Jeff Toon suffered so from his chronic pain that he couldn't turn the pages in a book. Now he bikes, sails and swims. Lee Rosenberg now very rarely takes medication for her chronic pain condition.
"When I think of these people," says Naylor, a professor of psychiatry, "I get goose bumps." For 13 years, Naylor has been using cognitive behavior therapy (CBT) to help patients like Toon and Rosenberg manage — and reduce — chronic sensory and emotional pain that stems from sources including back problems, arthritis, migraine headaches, chronic fatigue, and fibromyalgia.
Naylor's approach includes 11 weeks of cognitive behavioral group therapy focusing on techniques in meditation, mindfulness, coping skills, self care, exercise, and how to recognize stress factors. Participants, on average, have experienced chronic pain for about 11 years.
"Our patients have both sensory and emotional aspects to their pain, and they may also have high stress levels, depression, obesity and insomnia. Our focus is on health — not just physical pain. It's about making lifestyle changes, and teaching strategies to support and maintain change."
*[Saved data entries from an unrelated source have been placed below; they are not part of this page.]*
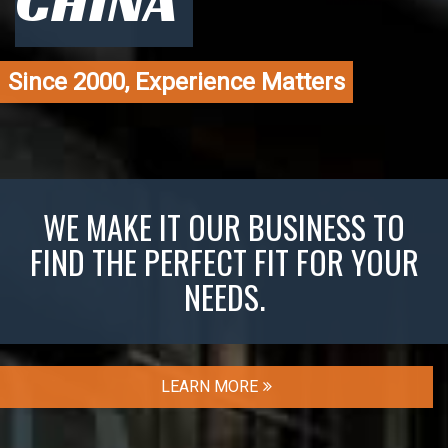
CHINA
Since 2000, Experience Matters
WE MAKE IT OUR BUSINESS TO
FIND THE PERFECT FIT FOR YOUR
NEEDS.
LEARN MORE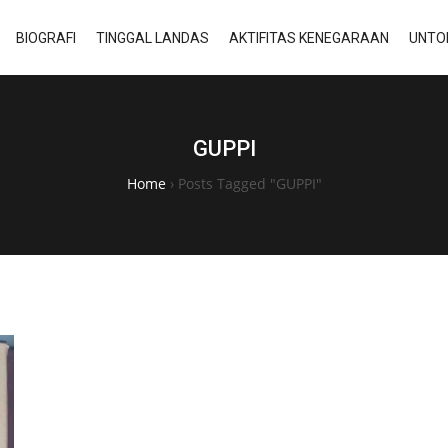
BIOGRAFI
TINGGAL LANDAS
AKTIFITAS KENEGARAAN
UNTO
GUPPI
Home
›
Posts Tagged "GUPPI"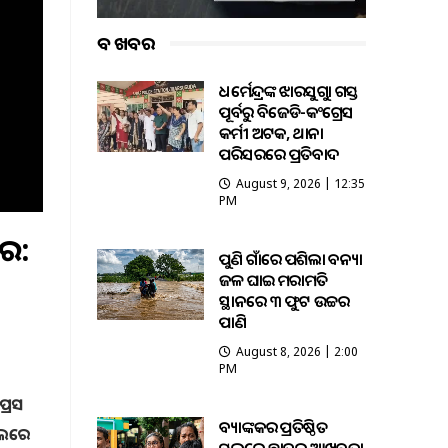
ବଡ ଖବର
ଧର୍ମେନ୍ଦ୍ରଙ୍କ ଝାରସୁଗୁଡ଼ା ଗସ୍ତ
ପୂର୍ବରୁ ବିଜେଡି-କଂଗ୍ରେସ
କର୍ମୀ ଅଟକ, ଥାନା
ପରିସରରେ ପ୍ରତିବାଦ
August 9, 2026 | 12:35
PM
ର:
ପୁଣି ଗାଁରେ ପଶିଲା ବନ୍ୟା
ଜଳ ଘାଇ ମରାମତି
ସ୍ଥାନରେ ୩ ଫୁଟ ଉଚ୍ଚର
ପାଣି
August 8, 2026 | 2:00
PM
ରେସ
ବ୍ୟାଙ୍କକର ପ୍ରତିଷ୍ଠିତ
ଚପଲରେ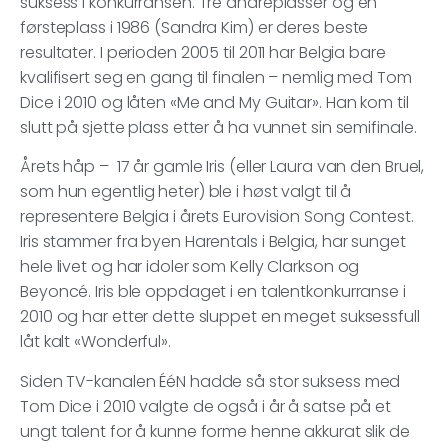
suksess i konkurransen. Tre andreplasser og en
førsteplass i 1986 (Sandra Kim) er deres beste
resultater. I perioden 2005 til 2011 har Belgia bare
kvalifisert seg en gang til finalen – nemlig med Tom
Dice i 2010 og låten «Me and My Guitar». Han kom til
slutt på sjette plass etter å ha vunnet sin semifinale.
Årets håp – 17 år gamle Iris (eller Laura van den Bruel,
som hun egentlig heter) ble i høst valgt til å
representere Belgia i årets Eurovision Song Contest.
Iris stammer fra byen Harentals i Belgia, har sunget
hele livet og har idoler som Kelly Clarkson og
Beyoncé. Iris ble oppdaget i en talentkonkurranse i
2010 og har etter dette sluppet en meget suksessfull
låt kalt «Wonderful».
Siden TV-kanalen ÉéN hadde så stor suksess med
Tom Dice i 2010 valgte de også i år å satse på et
ungt talent for å kunne forme henne akkurat slik de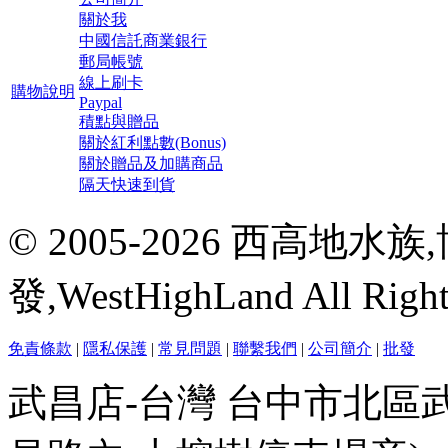
關於我
中國信託商業銀行
郵局帳號
線上刷卡
購物說明
Paypal
積點與贈品
關於紅利點數(Bonus)
關於贈品及加購商品
隔天快速到貨
© 2005-2026 西高地
發,WestHighLand All Righ
免責條款
|
隱私保護
|
常見問題
|
聯繫我們
|
公司簡介
|
批發
武昌店-台灣 台中市北區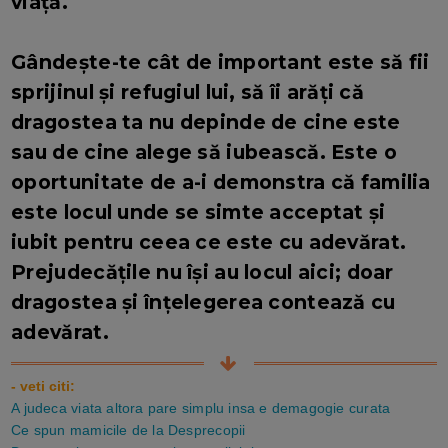
viață.
Gândește-te cât de important este să fii
sprijinul și refugiul lui, să îi arăți că
dragostea ta nu depinde de cine este
sau de cine alege să iubească. Este o
oportunitate de a-i demonstra că familia
este locul unde se simte acceptat și
iubit pentru ceea ce este cu adevărat.
Prejudecățile nu își au locul aici; doar
dragostea și înțelegerea contează cu
adevărat.
- veti citi:
A judeca viata altora pare simplu insa e demagogie curata
Ce spun mamicile de la Desprecopii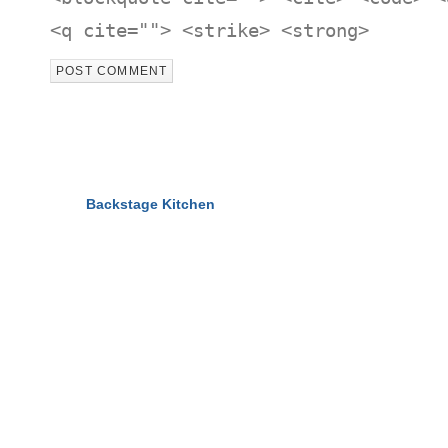
<q cite=""> <strike> <strong>
© 2011-2026
Backstage Kitchen
All Rights Reserved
Naylor, who in addition to her M.D. degree holds a doctorate in cardiovascular physiology from Warsaw Medical Academy and a specialty in psychiatry from Duke University, can understand pain from both sides — she suffers from chronic lower back pain as the result of a car accident six years ago, which she mollifies with her own pain relief techniques.
If there are skeptics to this mind-body approach to managing chronic pain, their numbers are dwindling. The National Institutes of Health (NIH) have funded Naylor's MindBody Medicine Research Clinic, and currently provide over $3 million for her neuroimaging research and her voice response relapse prevention program.